Records to use ▸
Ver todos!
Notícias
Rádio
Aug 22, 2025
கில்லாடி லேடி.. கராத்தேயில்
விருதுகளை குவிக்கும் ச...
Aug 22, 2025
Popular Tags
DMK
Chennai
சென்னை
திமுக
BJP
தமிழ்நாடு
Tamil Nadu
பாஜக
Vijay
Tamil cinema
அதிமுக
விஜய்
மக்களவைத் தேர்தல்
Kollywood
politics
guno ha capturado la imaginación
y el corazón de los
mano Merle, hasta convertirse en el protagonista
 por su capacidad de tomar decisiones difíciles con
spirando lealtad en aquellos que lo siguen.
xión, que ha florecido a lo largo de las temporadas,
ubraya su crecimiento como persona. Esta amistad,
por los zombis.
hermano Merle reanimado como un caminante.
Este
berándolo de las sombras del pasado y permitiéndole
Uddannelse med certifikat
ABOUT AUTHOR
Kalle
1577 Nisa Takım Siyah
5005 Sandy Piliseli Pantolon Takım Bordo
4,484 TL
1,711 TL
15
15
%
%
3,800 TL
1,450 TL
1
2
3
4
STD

* * *

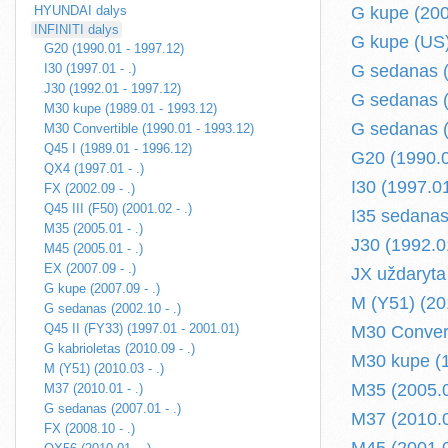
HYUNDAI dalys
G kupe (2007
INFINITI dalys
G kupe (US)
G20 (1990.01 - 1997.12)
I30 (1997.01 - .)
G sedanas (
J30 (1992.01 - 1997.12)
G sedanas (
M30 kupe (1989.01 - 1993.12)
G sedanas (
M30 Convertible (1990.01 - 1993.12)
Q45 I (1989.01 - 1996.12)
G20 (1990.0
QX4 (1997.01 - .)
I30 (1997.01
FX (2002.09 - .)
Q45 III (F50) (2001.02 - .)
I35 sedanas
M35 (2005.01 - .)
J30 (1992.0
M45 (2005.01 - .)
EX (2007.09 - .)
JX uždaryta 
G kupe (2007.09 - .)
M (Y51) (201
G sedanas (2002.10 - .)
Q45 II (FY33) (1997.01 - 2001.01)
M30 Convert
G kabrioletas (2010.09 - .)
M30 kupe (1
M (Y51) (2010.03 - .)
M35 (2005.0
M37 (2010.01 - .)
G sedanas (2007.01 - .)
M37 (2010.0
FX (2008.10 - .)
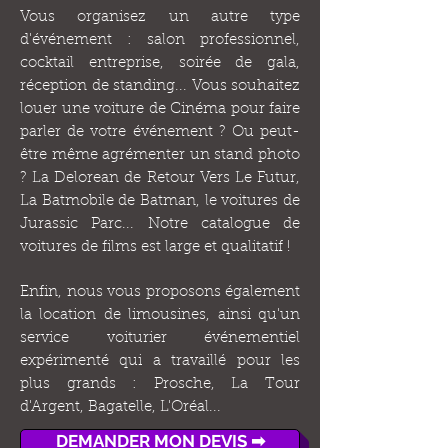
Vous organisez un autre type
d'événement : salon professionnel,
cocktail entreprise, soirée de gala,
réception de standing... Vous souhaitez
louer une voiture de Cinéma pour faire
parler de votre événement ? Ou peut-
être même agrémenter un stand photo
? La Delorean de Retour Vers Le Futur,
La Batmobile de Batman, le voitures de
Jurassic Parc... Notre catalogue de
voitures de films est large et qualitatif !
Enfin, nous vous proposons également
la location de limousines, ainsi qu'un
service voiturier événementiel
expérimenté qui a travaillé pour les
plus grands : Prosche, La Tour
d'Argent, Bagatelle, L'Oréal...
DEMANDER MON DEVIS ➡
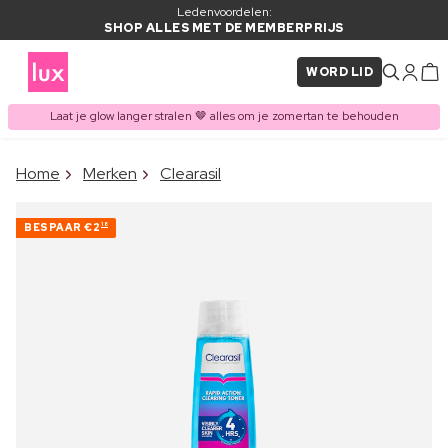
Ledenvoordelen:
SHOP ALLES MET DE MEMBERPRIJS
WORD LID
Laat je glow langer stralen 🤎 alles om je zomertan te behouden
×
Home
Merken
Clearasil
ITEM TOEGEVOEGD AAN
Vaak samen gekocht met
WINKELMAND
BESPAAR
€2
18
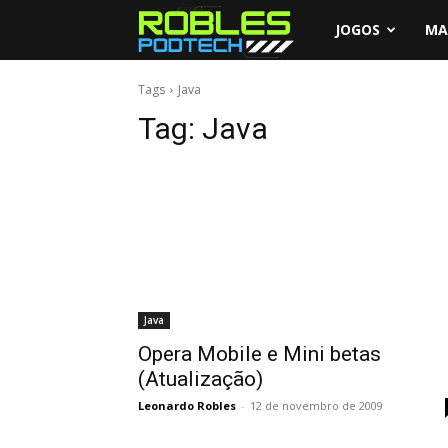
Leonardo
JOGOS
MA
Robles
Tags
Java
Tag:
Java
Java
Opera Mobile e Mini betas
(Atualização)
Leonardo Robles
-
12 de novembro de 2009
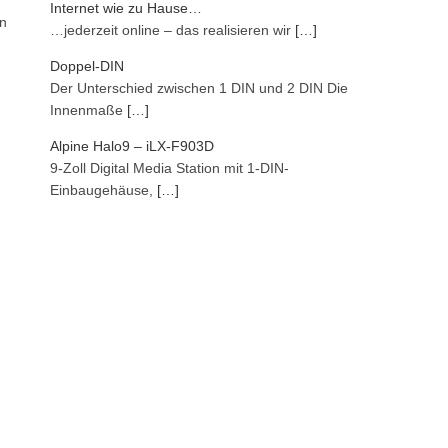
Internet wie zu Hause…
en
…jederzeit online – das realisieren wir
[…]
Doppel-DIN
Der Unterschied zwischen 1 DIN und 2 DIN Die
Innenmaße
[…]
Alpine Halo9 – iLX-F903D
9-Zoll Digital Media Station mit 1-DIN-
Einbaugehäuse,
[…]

---

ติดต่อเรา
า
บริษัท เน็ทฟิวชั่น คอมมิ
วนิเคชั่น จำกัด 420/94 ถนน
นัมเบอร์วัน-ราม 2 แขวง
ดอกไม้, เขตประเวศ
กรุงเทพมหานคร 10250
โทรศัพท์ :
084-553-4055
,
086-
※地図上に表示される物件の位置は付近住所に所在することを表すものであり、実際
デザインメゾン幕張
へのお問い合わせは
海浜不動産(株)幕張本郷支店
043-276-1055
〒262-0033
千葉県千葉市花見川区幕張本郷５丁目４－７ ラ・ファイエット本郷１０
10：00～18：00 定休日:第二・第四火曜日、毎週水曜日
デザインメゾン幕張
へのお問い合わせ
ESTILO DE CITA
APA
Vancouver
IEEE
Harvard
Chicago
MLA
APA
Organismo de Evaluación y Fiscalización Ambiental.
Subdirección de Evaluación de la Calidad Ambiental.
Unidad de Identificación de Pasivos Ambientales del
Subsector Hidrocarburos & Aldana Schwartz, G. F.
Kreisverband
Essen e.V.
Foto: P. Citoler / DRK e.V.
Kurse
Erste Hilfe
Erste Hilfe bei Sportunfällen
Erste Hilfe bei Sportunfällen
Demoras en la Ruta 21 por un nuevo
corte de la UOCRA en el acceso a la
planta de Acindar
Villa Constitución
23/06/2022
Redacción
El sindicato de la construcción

Assigned task ▸ Show all lines in the entries above where the string "Takım" appears.

Task answer ▸
1577 Nisa Takım Siyah
5005 Sandy Piliseli Pantolon Takım Bordo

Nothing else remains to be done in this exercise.